Collected data
##############################

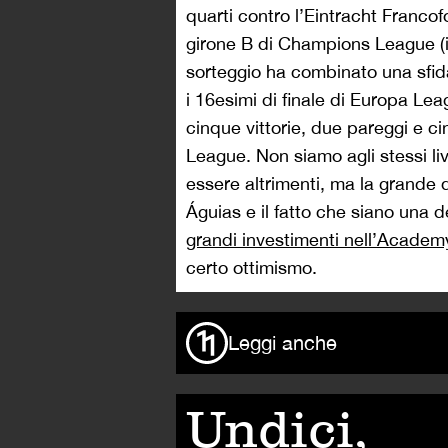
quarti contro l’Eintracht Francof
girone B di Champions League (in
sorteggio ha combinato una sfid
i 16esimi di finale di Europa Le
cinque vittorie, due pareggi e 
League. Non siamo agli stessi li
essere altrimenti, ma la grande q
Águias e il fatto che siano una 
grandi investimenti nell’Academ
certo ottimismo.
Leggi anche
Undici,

##############################

**WORK INSTRUCTIONS:** Exactly reproduce the lines that run from the line with "i 16esimi di finale di Europa Le" through the last line of the records, inclusive.

**PROBLEM SOLUTION:**
i 16esimi di finale di Europa Le
cinque vittorie, due pareggi e 
League. Non siamo agli stessi li
essere altrimenti, ma la grande q
Águias e il fatto che siano una 
grandi investimenti nell’Academ
certo ottimismo.
Leggi anche
Undici,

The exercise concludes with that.